It’s another “Dear Marcy … Ask Her Anything And Hope She Doesn’t Answer!” …
I am in my late 40s and starting to look my age. I have a friend who is 10 years younger. She doesn’t need plastic surgery, but is starting to have it. I think all of the Botox she’s had so far makes her look older (just having Botox makes her look like she’s trying to look younger). But now she’s starting to do things like having her eyes done, and she will eventually lift her face – she can afford it.
I need to do these things, and want to — I just don’t have the money. I’m so jealous of her!
I don’t want to look like an old hag while she gets to look young and gorgeous. I don’t know how to make peace with this situation. Help!
Wrinkly Green-Eyed Monster
Dear Old Bag,
You have three options.
1. Age (gracefully or not, that’s up to genetics and how much sugar/alcohol you consume) and get over it.
2. Get the surgery and look like a cast member of Desperate Housewives Of Wherever USA. Apparently, this stretched and pulled and puffed up look is actually in style (hi cast of Friends reunion) so hey – if that’s what you want – go for it. Obviously, this is the look your friend is going for. But I have to tell you – she is fooling no one into believing she is an “I’m under 25 and haven’t lost my baby fat so I’m still gorgeous in that nubile Lolita sex pot way”. No one is buying it. No one.
You hit the nail on the head: Plastic Surgery makes women look like they’re trying to look younger which actually makes them look older.
Honestly, I think you are more concerned with the fact that people think this look is attractive to everyone when really it is only attractive to weird men. And why you human women put all your self worth into looking sexy to weird men is beyond my comprehension but … there it is.
3. Get new friends. Older friends. Friends that look like frumpy crusty crones. This way you’ll be the younger/sexier looking one. Of course, this is only a temporary solution since once they all die off you’ll be back to where you started. But even older.
I recommend number one: Get Old and Get Over It.
*Thank you to our reader and friend, Karen Kefira, for the awesome question!
*If you have a pressing question that needs to be answered by an opinionated cat, please email Marcy at Marcy@MarcyVeryMuch.com
*For more advice from Marcy, check out our book, “Dear Marcy … Ask Her Anything And Hope She Doesn’t Answer!”
Because we all need
telling off advice from an opinionated cat.
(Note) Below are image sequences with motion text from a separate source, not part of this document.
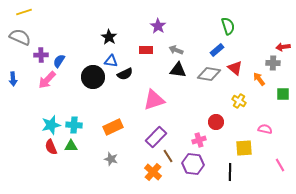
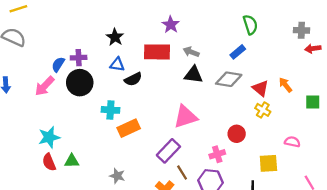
red rectangle: (146, 50) -> (157, 52), size x1.6
purple cross: (41, 55) -> (79, 58), moved
gray cross: (273, 63) -> (301, 30), moved
red triangle: (235, 68) -> (261, 88), moved
black circle: (93, 77) -> (80, 83), moved
pink triangle: (154, 100) -> (185, 117), moved
cyan cross: (74, 125) -> (110, 110), moved
orange rectangle: (113, 127) -> (129, 128), moved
Marcy — you’re an old lady cat. Will you be my frumpy crusty crone friend?
(I can’t argue with your advice on this one… you’ve hit the nail straight on the head!)
Marcy just left for her face peel, highlights, and rejuvenating massage. I’m sure she’ll get back to you soon.
(thank you for the awesome question!)
No. I’m too fabulous.
Yeah, agree with #1. ESP since we humans can’t cover our faces with fur, the way YOU can!
Heh heh heh. Cats win.
Advice from a cat whose wrinkles, bags and crowfeet are sheathed in a coat of shiney fur, who will never show her age and who has no empathy is probably not the best source.
However, I sort of agree. There are no good solutions except to die young and I’m not on board with that.
Having no empathy means I am the best source.
I’m with Marcy. It’s difficult, but we need to accept the privilege of getting older.
Exactly. Bags and wrinkles and jowly jawlines and all.